Re: Data sets
The shapefile size for the large resolutions was a bit ridiculous; I
generated shape files for the query and target geometries up to 360k
points.   It's ~28MB compressed, but ~11GB uncompressed.
http://cactus.bennight.com/shapefiles.zip

I have a more manageable set at
http://cactus.bennight.com/shapefiles_small.zip.  This includes the single
query geometry up to 360k points (~5mb), and the 1000 feature collections
up to ~ 2800 points (~44mb uncompressed).
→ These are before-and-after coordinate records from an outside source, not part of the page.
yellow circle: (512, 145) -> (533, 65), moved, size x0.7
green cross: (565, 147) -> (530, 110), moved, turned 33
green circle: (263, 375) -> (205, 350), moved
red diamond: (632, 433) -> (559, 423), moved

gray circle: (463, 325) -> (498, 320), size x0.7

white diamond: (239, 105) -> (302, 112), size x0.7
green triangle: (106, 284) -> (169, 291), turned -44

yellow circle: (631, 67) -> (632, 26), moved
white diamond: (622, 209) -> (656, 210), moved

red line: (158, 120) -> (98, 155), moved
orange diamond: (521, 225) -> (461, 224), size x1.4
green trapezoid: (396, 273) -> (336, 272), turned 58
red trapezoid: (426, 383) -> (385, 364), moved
I also went ahead and rendered a graphic of what they look like

here's the query geometry:
http://cactus.bennight.com/query-feature.png

here's the target geometries:
http://cactus.bennight.com/target-feature.png

and here's both superimposed
http://cactus.bennight.com/query-and-target-feature.png

I'll update and add them to the repo after the tests finish running.


Re: Synthetic vs. natural
Completely reasonable.  Probably using variable simplified coastlines would
be a good real world case analogue (with a randomly generated query
geometry - asking the question "what countries does this query window
overlap).


Re: highly data-dependent
That makes sense - what I"m hopefully trying to come up with are a set of
heuristics that I can use to determine which strategy to use (with the
caveat that I may have to collect stats/profile a data set, and it's not
going to necessarily be correct for every comparison - just hoping to
answer the "best default setting")


Re: terminology (intersects/intersection)
Fixing that now - just semantic sloppiness on my part.


Re: Increasing vertex count by densifying
I think taken in reverse this might be a good analogue for expected
simplification gains?  (Granted the is also a decreasing amount of
irregularity in a real simplification, but unless intersects optimizes for
co-linear points I expect the cost is the same).


Re: profiling
I'll run this down - later on this week and post the results back.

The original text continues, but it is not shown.